### PROVIDED ENTRIES ###
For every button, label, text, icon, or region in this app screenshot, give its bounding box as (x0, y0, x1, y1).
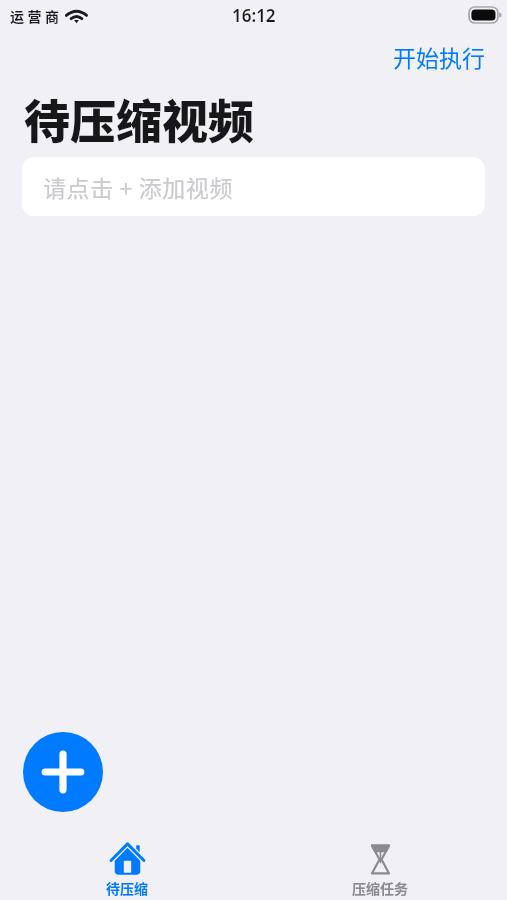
staticText: 16:12 (232, 4, 276, 27)
staticText: 开始执行 (393, 40, 485, 73)
staticText: 待压缩 (106, 878, 148, 898)
button[interactable]: 压缩任务 (328, 832, 432, 898)
staticText: 待压缩视频 (24, 85, 254, 152)
staticText: 运营商 (10, 6, 63, 26)
staticText: 请点击 + 添加视频 (43, 170, 234, 203)
button[interactable]: 待压缩 (82, 832, 172, 898)
button[interactable]: 请点击 + 添加视频 (22, 157, 485, 216)
button[interactable]: 开始执行 (378, 38, 500, 74)
button[interactable]: Add video (23, 732, 103, 812)
staticText: 压缩任务 (352, 878, 408, 898)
###
» **WORK TO BE COMPLETED**
Only the pictures are to be left out; all other material is to be output exactly.

» **TASK ANSWER**
For every button, label, text, icon, or region in this app screenshot, give its bounding box as (x0, y0, x1, y1).
staticText: 16:12 (232, 4, 276, 27)
staticText: 开始执行 (393, 40, 485, 73)
staticText: 待压缩 (106, 878, 148, 898)
button[interactable]: 压缩任务 (328, 832, 432, 898)
staticText: 待压缩视频 (24, 85, 254, 152)
staticText: 运营商 (10, 6, 63, 26)
staticText: 请点击 + 添加视频 (43, 170, 234, 203)
button[interactable]: 待压缩 (82, 832, 172, 898)
button[interactable]: 请点击 + 添加视频 (22, 157, 485, 216)
button[interactable]: 开始执行 (378, 38, 500, 74)
button[interactable]: Add video (23, 732, 103, 812)
staticText: 压缩任务 (352, 878, 408, 898)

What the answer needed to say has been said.